Anecdotal and analytical evidence suggest that the pandemic prompted people to move from smaller housing units in high-density city centers to larger homes in lower-density areas; and this was particularly true of first-time homebuyers. Our researchers studied this phenomenon, and our survey findings illustrate the primacy of financial considerations over the benefits of physical space and location in influencing homebuying behavior during the pandemic.
Overall, the rise in home sales was fueled by both first-time homebuyers and move-up buyers. In fact, demand was so strong that the median number of days that homes were on the market shortened from 74 in 2017 to 46 in 2021. We are now in a different phase of the economic and housing cycle. From the end of 2021 through September 2022, mortgage rates increased from 3% to over 7%. This rapid rate increase contributed to the pace of total home sales declining from an annualized pace of over 7 million units in January 2022 to approximately 5 million units in October 2022.

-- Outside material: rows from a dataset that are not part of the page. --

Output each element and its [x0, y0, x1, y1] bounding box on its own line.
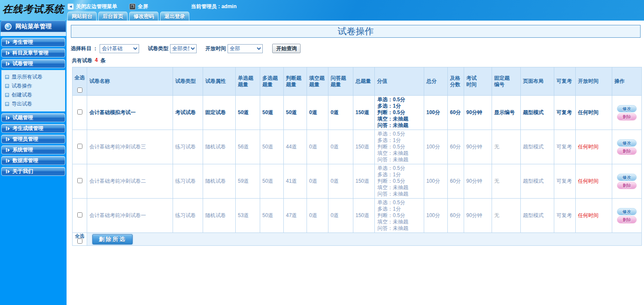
paper-type-cell: 练习试卷 [173, 164, 203, 199]
subject-select[interactable]: 会计基础 [100, 44, 139, 53]
table-row: 会计基础考前冲刺试卷一 练习试卷 随机试卷 53道 50道 47道 0道 0道 … [73, 199, 642, 233]
search-button[interactable]: 开始查询 [272, 44, 301, 53]
fixed-number-cell: 显示编号 [492, 96, 521, 130]
sidebar-item-subject-chapter-management[interactable]: 科目及章节管理 [1, 48, 65, 57]
bullet-square-icon [5, 102, 9, 106]
tab-logout[interactable]: 退出登录 [160, 12, 189, 21]
submenu-export-paper[interactable]: 导出试卷 [2, 100, 65, 109]
sidebar-item-system-management[interactable]: 系统管理 [1, 145, 65, 154]
paper-name-cell: 会计基础考前冲刺试卷三 [87, 130, 173, 164]
table-row: 会计基础模拟考试一 考试试卷 固定试卷 50道 50道 50道 0道 0道 15… [73, 96, 642, 130]
delete-button[interactable]: 删除 [617, 148, 637, 155]
play-icon [6, 169, 10, 173]
tab-change-password[interactable]: 修改密码 [129, 12, 158, 21]
actions-cell: 修改 删除 [612, 164, 642, 199]
page-layout-cell: 题型模式 [521, 130, 554, 164]
play-icon [6, 137, 10, 141]
edit-button[interactable]: 修改 [617, 105, 637, 112]
judge-count-cell: 44道 [284, 130, 307, 164]
row-checkbox[interactable] [77, 178, 82, 183]
sidebar-header-label: 网站菜单管理 [15, 23, 52, 30]
col-qa-count: 问答题 题量 [328, 67, 353, 96]
sidebar-item-score-management[interactable]: 考生成绩管理 [1, 124, 65, 133]
sidebar-item-question-management[interactable]: 试题管理 [1, 113, 65, 122]
table-header-row: 全选 试卷名称 试卷类型 试卷属性 单选题 题量 多选题 题量 判断题 题量 填… [73, 67, 642, 96]
tab-site-front[interactable]: 网站前台 [67, 12, 97, 21]
topbar: 在线考试系统 ◄ 关闭左边管理菜单 ❐ 全屏 当前管理员 : admin 网站前… [0, 0, 644, 21]
row-select-cell [73, 199, 87, 233]
paper-type-cell: 练习试卷 [173, 130, 203, 164]
submenu-show-all-papers[interactable]: 显示所有试卷 [2, 72, 65, 82]
fullscreen-button[interactable]: ❐ 全屏 [129, 3, 148, 10]
multi-count-cell: 50道 [260, 164, 284, 199]
judge-count-cell: 41道 [284, 164, 307, 199]
sidebar-item-database-management[interactable]: 数据库管理 [1, 156, 65, 165]
total-count-cell: 150道 [353, 130, 375, 164]
single-count-cell: 56道 [236, 130, 260, 164]
paper-type-select[interactable]: 全部类型 [170, 44, 197, 53]
row-checkbox[interactable] [77, 144, 82, 149]
play-icon [6, 51, 10, 55]
submenu-paper-operations[interactable]: 试卷操作 [2, 82, 65, 91]
pass-score-cell: 60分 [448, 164, 464, 199]
multi-count-cell: 50道 [260, 199, 284, 233]
total-score-cell: 100分 [424, 96, 448, 130]
row-checkbox[interactable] [77, 212, 82, 217]
paper-type-filter-label: 试卷类型 [148, 45, 168, 52]
sidebar-item-admin-management[interactable]: 管理员管理 [1, 135, 65, 144]
paper-type-cell: 考试试卷 [173, 96, 203, 130]
paper-name-cell: 会计基础模拟考试一 [87, 96, 173, 130]
pass-score-cell: 60分 [448, 130, 464, 164]
open-time-cell: 任何时间 [576, 164, 612, 199]
open-time-cell: 任何时间 [576, 130, 612, 164]
actions-cell: 修改 删除 [612, 199, 642, 233]
select-all-checkbox[interactable] [77, 88, 82, 93]
paper-name-cell: 会计基础考前冲刺试卷一 [87, 199, 173, 233]
paper-name-cell: 会计基础考前冲刺试卷二 [87, 164, 173, 199]
qa-count-cell: 0道 [328, 130, 353, 164]
single-count-cell: 53道 [236, 199, 260, 233]
footer-select-all-checkbox[interactable] [77, 239, 82, 244]
main-content: 试卷操作 选择科目 ： 会计基础 试卷类型 全部类型 开放时间 全部 开始查询 … [67, 21, 644, 305]
footer-actions-cell: 删除所选 [87, 233, 642, 246]
col-judge-count: 判断题 题量 [284, 67, 307, 96]
fixed-number-cell: 无 [492, 164, 521, 199]
col-exam-time: 考试 时间 [464, 67, 492, 96]
total-score-cell: 100分 [424, 164, 448, 199]
sidebar-item-examinee-management[interactable]: 考生管理 [1, 38, 65, 47]
open-time-select[interactable]: 全部 [228, 44, 263, 53]
open-time-cell: 任何时间 [576, 96, 612, 130]
open-time-cell: 任何时间 [576, 199, 612, 233]
col-open-time: 开放时间 [576, 67, 612, 96]
subject-filter-label: 选择科目 ： [71, 45, 98, 52]
delete-selected-button[interactable]: 删除所选 [92, 234, 133, 245]
table-row: 会计基础考前冲刺试卷二 练习试卷 随机试卷 59道 50道 41道 0道 0道 … [73, 164, 642, 199]
sidebar: 网站菜单管理 考生管理 科目及章节管理 试卷管理 显示所有试卷 试卷操作 创建试… [0, 21, 67, 305]
delete-button[interactable]: 删除 [617, 216, 637, 223]
edit-button[interactable]: 修改 [617, 208, 637, 215]
retake-cell: 可复考 [554, 130, 576, 164]
pass-score-cell: 60分 [448, 199, 464, 233]
col-paper-name: 试卷名称 [87, 67, 173, 96]
blank-count-cell: 0道 [307, 130, 328, 164]
row-checkbox[interactable] [77, 109, 82, 115]
fullscreen-label: 全屏 [138, 3, 148, 10]
multi-count-cell: 50道 [260, 130, 284, 164]
sidebar-item-paper-management[interactable]: 试卷管理 [1, 59, 65, 68]
submenu-create-paper[interactable]: 创建试卷 [2, 91, 65, 100]
tab-admin-home[interactable]: 后台首页 [98, 12, 128, 21]
judge-count-cell: 47道 [284, 199, 307, 233]
sidebar-item-about-us[interactable]: 关于我们 [1, 167, 65, 176]
play-icon [6, 148, 10, 152]
col-pass-score: 及格 分数 [448, 67, 464, 96]
play-icon [6, 159, 10, 163]
total-score-cell: 100分 [424, 199, 448, 233]
delete-button[interactable]: 删除 [617, 182, 637, 189]
close-left-menu-button[interactable]: ◄ 关闭左边管理菜单 [67, 3, 117, 10]
col-actions: 操作 [612, 67, 642, 96]
edit-button[interactable]: 修改 [617, 139, 637, 147]
edit-button[interactable]: 修改 [617, 174, 637, 181]
top-nav-tabs: 网站前台 后台首页 修改密码 退出登录 [67, 12, 189, 21]
judge-count-cell: 50道 [284, 96, 307, 130]
delete-button[interactable]: 删除 [617, 113, 637, 121]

The latest Fannie Mae forecast doesn’t expect the annualized pace of total homes sales to exceed 5 million units again until 2024. One outstanding question from the pandemic-related boom in home sales regards what actually drove purchase demand to increase so substantially. Were buyers motivated more by physical space or financial considerations, or was it a combination of both? In 2021, Fannie Mae conducted two survey studies among consumers who purchased a home for primary residence during the pandemic. The responses in those surveys help to explain why home sales declined in 2022 and continue to inform our outlook for the years ahead.
Fannie Mae conducted a telephone survey in Q1 of 2021 among homeowners in Fannie Mae’s Single-Family Guaranty Book of Business with primary-residence purchase mortgage loans originated in 2020. Respondents were asked if they accelerated their home purchase due to the COVID-19 pandemic or because of low interest rates. Some 56% of respondents said the pandemic itself neither accelerated nor slowed their home purchase timeline.
Among first-time homebuyers, nearly 30% said it accelerated their home purchase decision, compared to only 13% of repeat homebuyers (often described as move-up buyers). In contrast, the impact of low interest rates on home purchase timing was much stronger than the impact of the pandemic, especially among first-time homebuyers. Some 48% of homebuyers said they accelerated their home purchase because of low interest rates, compared to 21% saying they did so because of the pandemic. Among first-time homebuyers, 53% said they navigated the homebuying process faster because of low interest rates, compared to 29% saying they did so because of the pandemic.